С мечтательной ясной улыбкой Ласка закрыла глаза.
Кент не выдержал, выпустил руку жены и помчал, не разбирая дороги.
Все потеряло значение: ее воля, его обещания. Долгие разговоры про права и фантазии. Жизнь в обмен на здоровье любимой, подумаешь, велика цена! Что это, жертвенность? Эгоизм? Времени нет разбираться!
Он продержался год. Он подслушивал ее сказки и мечтал у поручня о разных глупостях, выторговывая жене драгоценные баллы, но теперь у него не хватает мужества. Он не верит в радугу до небес, в единорогов и фей, он не может в это поверить настолько, чтобы всерьез захотеть. Потому что предел настал: он мечтает об одном, четко, ясно, с недопустимой концентрацией мысли.
Двери в «каземат», договор.
– Жрите, гады, берите меня, и пусть эта мечта застрянет поперек горла!
Лишь взявшись за липкий поручень, он понял, что чувства сбоят. Что на волне жгучей ненависти рождается в нем желание, беспощадное и несбыточное, стоящее жизни жены.
Ласка открыла глаза, поймала взгляд бабки-ведуньи, задрожала всем истощенным телом.
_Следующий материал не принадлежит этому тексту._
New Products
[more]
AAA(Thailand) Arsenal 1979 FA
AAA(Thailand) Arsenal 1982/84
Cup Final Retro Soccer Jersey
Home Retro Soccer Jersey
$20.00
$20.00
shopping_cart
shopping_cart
Закричала от ужаса и понимания, сминая в пальцах букет одуванчиков.
И в этот миг раздался взрыв. Один, второй и еще.
«Чтобы всего этого не было! ― долетел отголосок заветной мечты, чистой, несбыточной, яростной. ― Это вам за Ласку, за Серого, за конвейер и за шоссе!»
В городе рушились «казематы».
Ксения Нели
Блюдце, полное счастья
Ой, что это? Гром? Ясным летним вечером?
Не донеся конфету до рта, Костик поднимает ладошки. Ждет кáпель, а смутная тревога комариком зудит над ухом. Вроде как идешь на кухню за сластями, а мама с папой вдруг замолкают. Маленький еще, мол, уши греть. Нечестно до жути! Пельмени варить или к первому классу готовиться ― взрослый. А с ними рядом посидеть ― нос не дорос!
Раскатов не слышно, дождь не шлепает по листве и, прихлопнув тревогу, будто комара, мальчик съедает конфету.
Теплое крыльцо пахнет смолой и абрикосовым вареньем. Тремя ступеньками ниже течет в траву июльский зной. Сад наполняет прохлада, дерзкая, как фруктовая шипучка. Голову кружит сладость душистого табака. До школы почти два месяца. Целая-прецелая вечность!
А над головой небо с каймой заката. И звезд сегодня видимо-невидимо!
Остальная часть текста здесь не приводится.